Items from a data source:
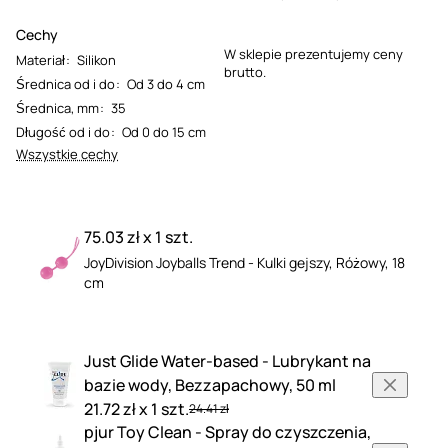
Cechy
W sklepie prezentujemy ceny
Materiał
:
Silikon
brutto.
Średnica od i do
:
Od 3 do 4 cm
Średnica, mm
:
35
Długość od i do
:
Od 0 do 15 cm
Wszystkie cechy
75.03 zł x 1 szt.
JoyDivision Joyballs Trend - Kulki gejszy, Różowy, 18
cm
Just Glide Water-based - Lubrykant na
bazie wody, Bezzapachowy, 50 ml
21.72 zł x 1 szt.
24.41 zł
pjur Toy Clean - Spray do czyszczenia,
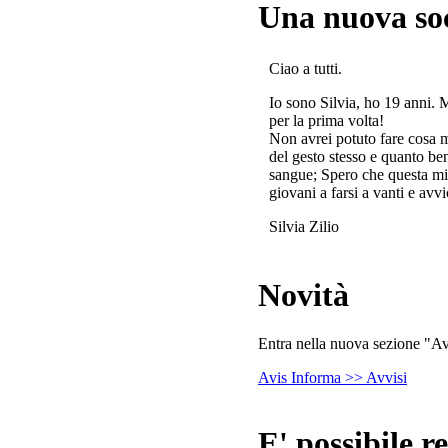
Una nuova so
Ciao a tutti.
Io sono Silvia, ho 19 anni. 
per la prima volta!
Non avrei potuto fare cosa 
del gesto stesso e quanto ben
sangue; Spero che questa mi
giovani a farsi a vanti e avvi
Silvia Zilio
Novità
Entra nella nuova sezione "Avv
Avis Informa >> Avvisi
E' possibile re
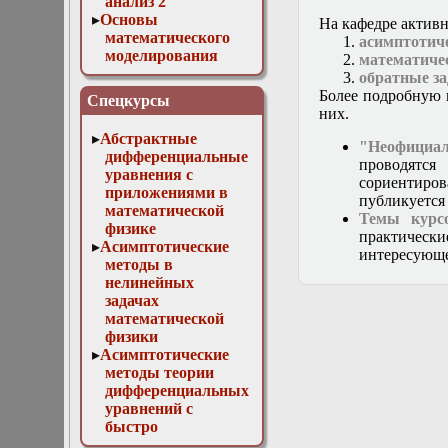
анализ 2
Основы
На кафедре активн
математического
асимптотич
моделирования
математичес
Численные методы
обратные з
в физике
Более подробную 
Спецкурсы
них.
Абстрактные
"Неофициал
дифференциальные
проводятся
уравнения с
сориентиров
приложениями в
публикуется
математической
Темы курс
физике
практически
Асимптотические
интересующе
методы в
нелинейных
задачах
математической
физики
Асимптотические
методы теории
дифференциальных
уравнений с
быстро
осциллирующими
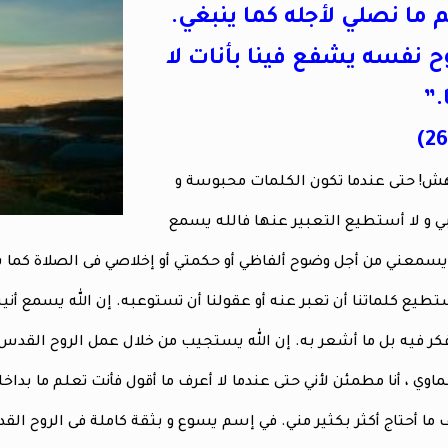
 ما نصلي لأجله كما ينبغي.
ح نفسه يشفع فينا بأنات لا
.”
ش! حتى عندما تكون الكلمات محبوسة و
ي و لا أستطيع التعبير عنها فالله يسمع
ا يسمعني من أجل وضوح ألفاظي أو حكمتي أو إخلاصي فى الصلاة كما ي
ستطيع كلماتنا أن تعبر عنه أو عقولنا أن تستوعبه. إن الله يسمع أنين
ر فيه بل ما أشعر به. إن الله يستجيب من خلال عمل الروح القدس 
اوي ، أنا مطمئن لأني حتى عندما لا أعرف ما أقول فأنت تعلم ما بداخلي.
 ما أحتاج أكثر بكثير مني. في إسم يسوع و بثقة كاملة فى الروح الق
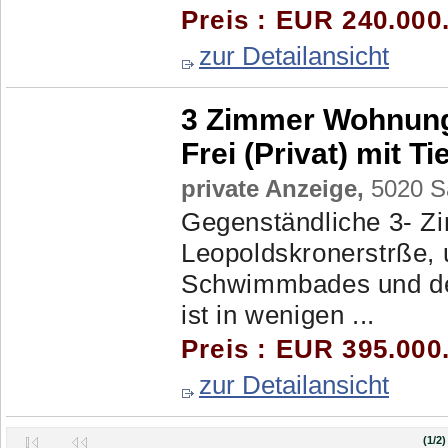
Preis : EUR 240.000
zur Detailansicht
3 Zimmer Wohnung
Frei (Privat) mit T
private Anzeige,
5020 Sa
Gegenständliche 3- Zi
Leopoldskronerstrße, 
Schwimmbades und de
ist in wenigen ...
Preis : EUR 395.000
zur Detailansicht
(1/2)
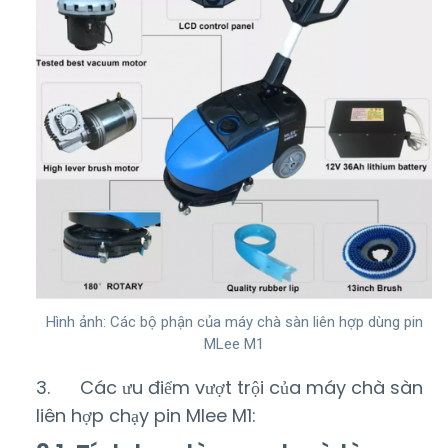
Hình ảnh: Các bộ phận của máy chà sàn liên hợp dùng pin
MLee M1
3. Các ưu điểm vượt trội của máy chà sàn
liên hợp chạy pin Mlee M1:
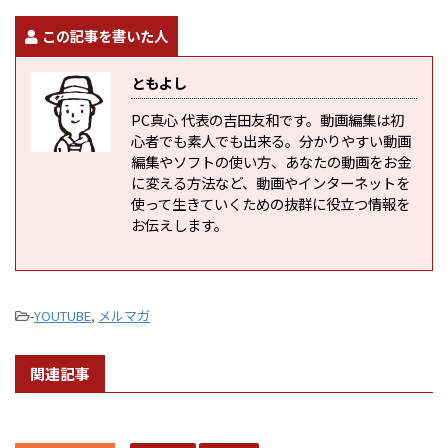
この記事を書いた人
ともよし
PC真心 代表の吉田友和です。動画編集は初
心者でも素人でも出来る。分かりやすい動画
編集やソフトの使い方、あなたの動画をお金
に変える方法など、動画やインターネットを
使って生きていくための抜群に役立つ情報を
お伝えします。
-
YOUTUBE
,
メルマガ
関連記事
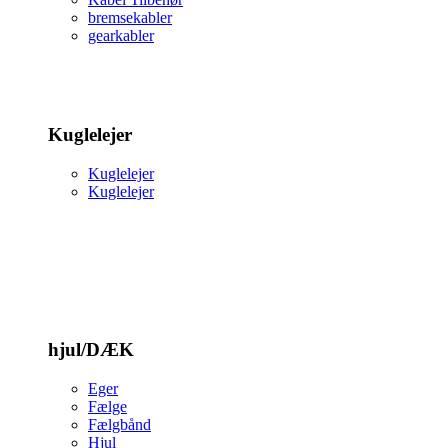
bremsekabler
gearkabler
Kuglelejer
Kuglelejer
Kuglelejer
hjul/DÆK
Eger
Fælge
Fælgbånd
Hjul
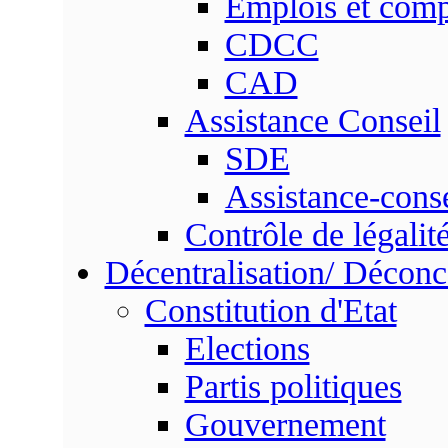
Emplois et com
CDCC
CAD
Assistance Conseil
SDE
Assistance-conse
Contrôle de légalit
Décentralisation/ Déconc
Constitution d'Etat
Elections
Partis politiques
Gouvernement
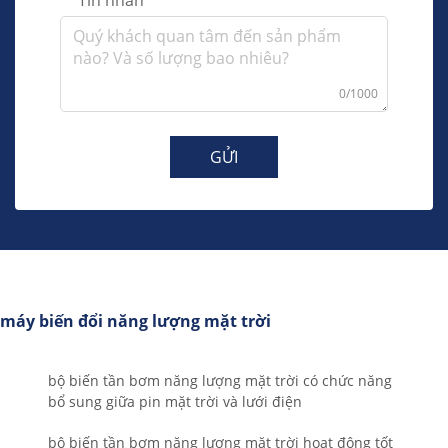
Tin nhắn
0/1000
GỬI
máy biến đổi năng lượng mặt trời
bộ biến tần bơm năng lượng mặt trời có chức năng
bổ sung giữa pin mặt trời và lưới điện
bộ biến tần bơm năng lượng mặt trời hoạt động tốt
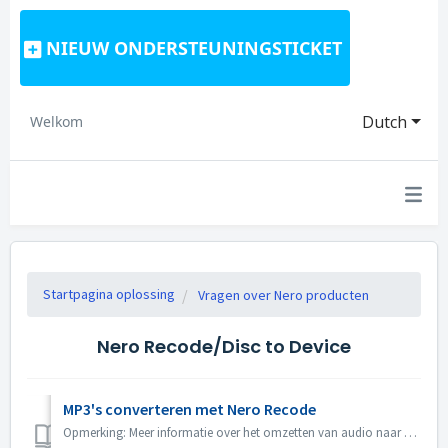
NIEUW ONDERSTEUNINGSTICKET
Dutch
Welkom
Startpagina oplossing
Vragen over Nero producten
Nero Recode/Disc to Device
MP3's converteren met Nero Recode
Opmerking: Meer informatie over het omzetten van audio naar MP3 vindt u onder de volgende link: Audio omzetten naar MP3 Klik op de volgende link voor meer ...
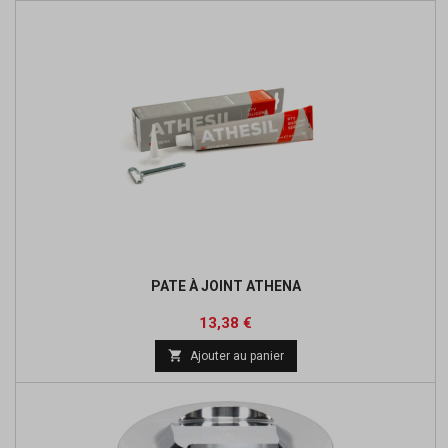
PATE À JOINT ATHENA
Prix
Prix
13,38 €
de

Ajouter au panier
base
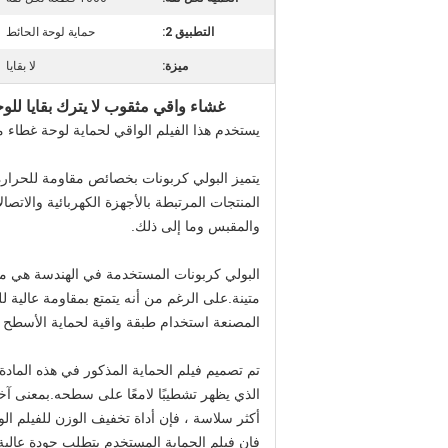
التطبيق 2:
حماية لوحة الحائط
ميزة:
لا بقايا
غشاء واقي مثقوب لا يترك بقايا للوح
يستخدم هذا الفيلم الواقي لحماية لوحة غطاء 
يتميز البولي كربونات بخصائص مقاومة للحرارة وم
المنتجات المرتبطة بالأجهزة الكهربائية والاتص
والمقبس وما إلى ذلك.
البولي كربونات المستخدمة في الهندسة هي مواد
متينة.على الرغم من أنه يتمتع بمقاومة عالية
المصنعة استخدام طبقة واقية لحماية الأسطح ا
تم تصميم فيلم الحماية المذكور في هذه الماد
الذي يظهر تشطيبًا لامعًا على سطحه.بمعنى آ
أكثر سلاسة ، فإن أداة تخفيف الوزن للفيلم الو
فإن فيلم الحماية المستخدم يتطلب جودة عالية 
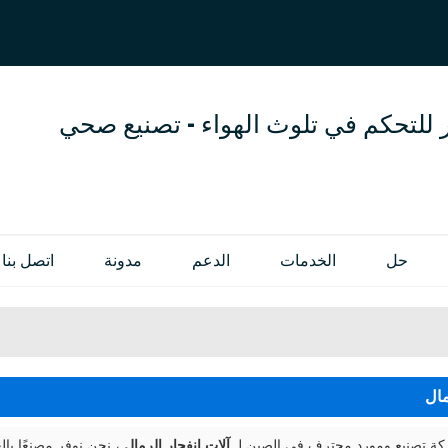
العربية
OL
ENGLISH
 للتحكم في تلوث الهواء - تصنيع صحي
حل
الخدمات
الدعم
مدونة
اتصل بنا
مال
 تصنيع ومورد محترف في الصين لـ
آلات انفجار الرمال
، نحن نوفر مصنعًا ب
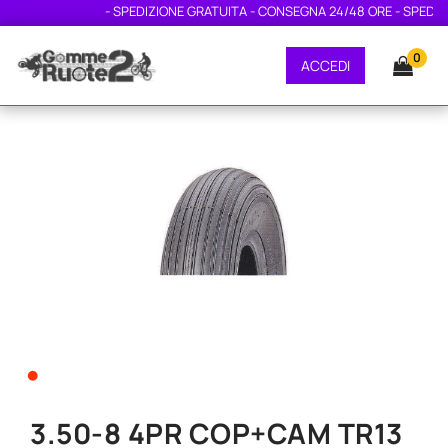
- SPEDIZIONE GRATUITA - CONSEGNA 24/48 ORE - SPEDIZIO
0
ACCEDI
•
3.50-8 4PR COP+CAM TR13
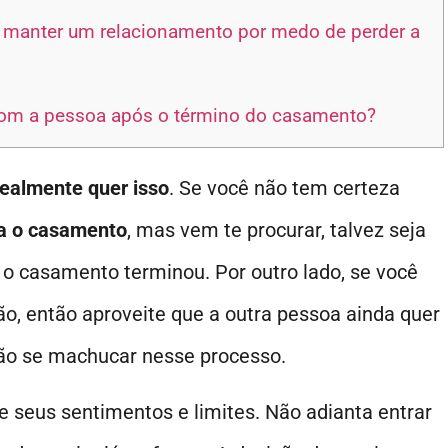
 manter um relacionamento por medo de perder a
com a pessoa após o término do casamento?
 realmente quer isso
. Se você não tem certeza
na o casamento
, mas vem te procurar, talvez seja
 o casamento terminou. Por outro lado, se você
ão, então aproveite que a outra pessoa ainda quer
ão se machucar nesse processo.
re seus sentimentos e limites. Não adianta entrar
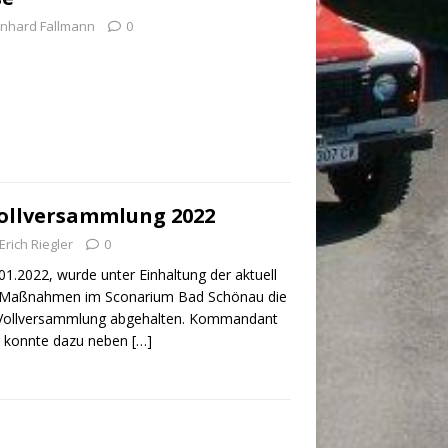
inhard Fallmann
0
Vollversammlung 2022
Erich Riegler
0
1.2022, wurde unter Einhaltung der aktuell
9-Maßnahmen im Sconarium Bad Schönau die
r-Vollversammlung abgehalten. Kommandant
r konnte dazu neben
[…]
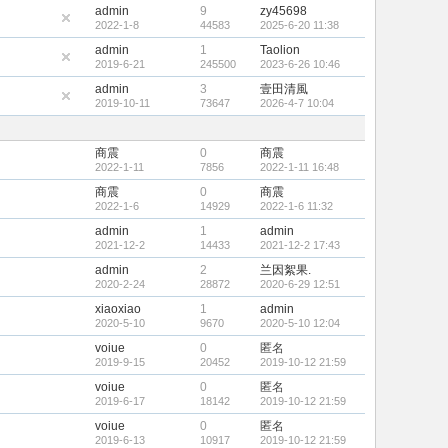
admin
9
zy45698
2022-1-8
44583
2025-6-20 11:38
admin
1
Taolion
2019-6-21
245500
2023-6-26 10:46
admin
3
壹田清風
2019-10-11
73647
2026-4-7 10:04
商震
0
商震
2022-1-11
7856
2022-1-11 16:48
商震
0
商震
2022-1-6
14929
2022-1-6 11:32
admin
1
admin
2021-12-2
14433
2021-12-2 17:43
admin
2
兰因絮果.
2020-2-24
28872
2020-6-29 12:51
xiaoxiao
1
admin
2020-5-10
9670
2020-5-10 12:04
voiue
0
匿名
2019-9-15
20452
2019-10-12 21:59
voiue
0
匿名
2019-6-17
18142
2019-10-12 21:59
voiue
0
匿名
2019-6-13
10917
2019-10-12 21:59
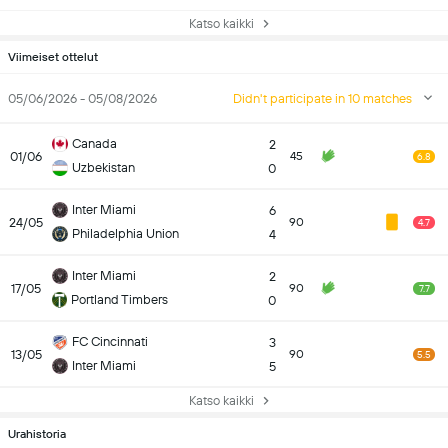
Katso kaikki
Viimeiset ottelut
05/06/2026 - 05/08/2026
Didn't participate in 10 matches
Canada
2
01/06
45
6.8
Uzbekistan
0
Inter Miami
6
24/05
90
4.7
Philadelphia Union
4
Inter Miami
2
17/05
90
7.7
Portland Timbers
0
FC Cincinnati
3
13/05
90
5.5
Inter Miami
5
Katso kaikki
Urahistoria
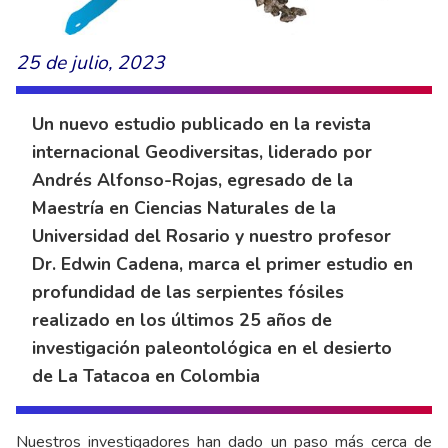
25 de julio, 2023
Un nuevo estudio publicado en la revista
internacional Geodiversitas, liderado por
Andrés Alfonso-Rojas, egresado de la
Maestría en Ciencias Naturales de la
Universidad del Rosario y nuestro profesor
Dr. Edwin Cadena, marca el primer estudio en
profundidad de las serpientes fósiles
realizado en los últimos 25 años de
investigación paleontológica en el desierto
de La Tatacoa en Colombia
Nuestros investigadores han dado un paso más cerca de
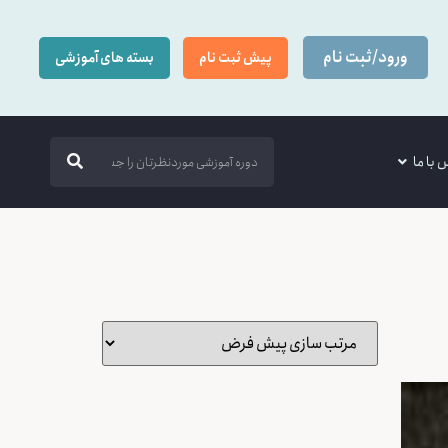
ورود/ثبت نام
پیش ثبت نام
بسته های آموزشی
 با ما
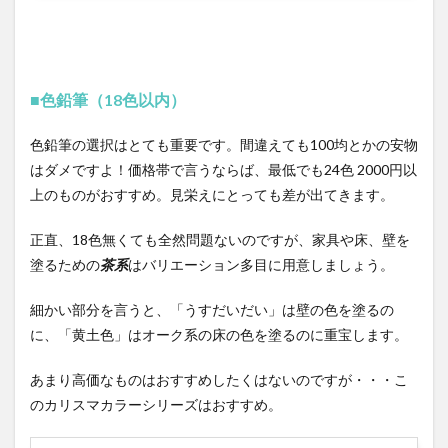
■色鉛筆（18色以内）
色鉛筆の選択はとても重要です。間違えても100均とかの安物
はダメですよ！価格帯で言うならば、最低でも24色 2000円以
上のものがおすすめ。見栄えにとっても差が出てきます。
正直、18色無くても全然問題ないのですが、家具や床、壁を
塗るための
茶系
はバリエーション多目に用意しましょう。
細かい部分を言うと、「うすだいだい」は壁の色を塗るの
に、「黄土色」はオーク系の床の色を塗るのに重宝します。
あまり高価なものはおすすめしたくはないのですが・・・こ
のカリスマカラーシリーズはおすすめ。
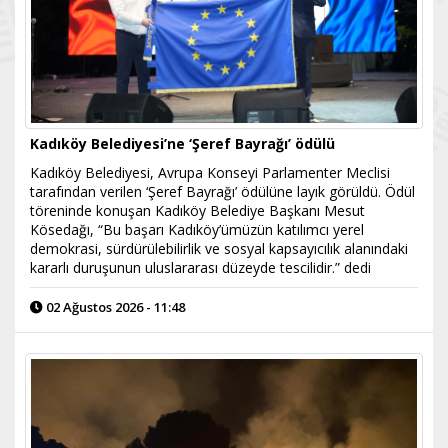
Kadıköy Belediyesi’ne ‘Şeref Bayrağı’ ödülü
Kadıköy Belediyesi, Avrupa Konseyi Parlamenter Meclisi
tarafından verilen ‘Şeref Bayrağı’ ödülüne layık görüldü. Ödül
töreninde konuşan Kadıköy Belediye Başkanı Mesut
Kösedağı, “Bu başarı Kadıköy’ümüzün katılımcı yerel
demokrasi, sürdürülebilirlik ve sosyal kapsayıcılık alanındaki
kararlı duruşunun uluslararası düzeyde tescilidir.” dedi
02 Ağustos 2026 - 11:48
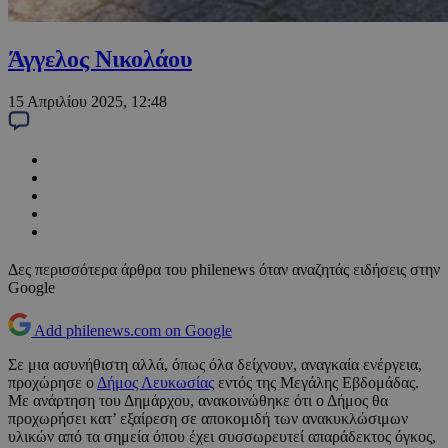
Άγγελος Νικολάου
15 Απριλίου 2025, 12:48
Δες περισσότερα άρθρα του philenews όταν αναζητάς ειδήσεις στην
Google
Add philenews.com on Google
Σε μια ασυνήθιστη αλλά, όπως όλα δείχνουν, αναγκαία ενέργεια,
προχώρησε ο
Δήμος Λευκωσίας
εντός της Μεγάλης Εβδομάδας.
Με ανάρτηση του Δημάρχου, ανακοινώθηκε ότι ο Δήμος θα
προχωρήσει κατ’ εξαίρεση σε αποκομιδή των ανακυκλώσιμων
υλικών από τα σημεία όπου έχει συσσωρευτεί απαράδεκτος όγκος,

Task to complete → Only lines that contain the string "pessoa" count; pick each one out of the records and copy it.

Response →
com a pessoa após o término do casamento?
ão, então aproveite que a outra pessoa ainda quer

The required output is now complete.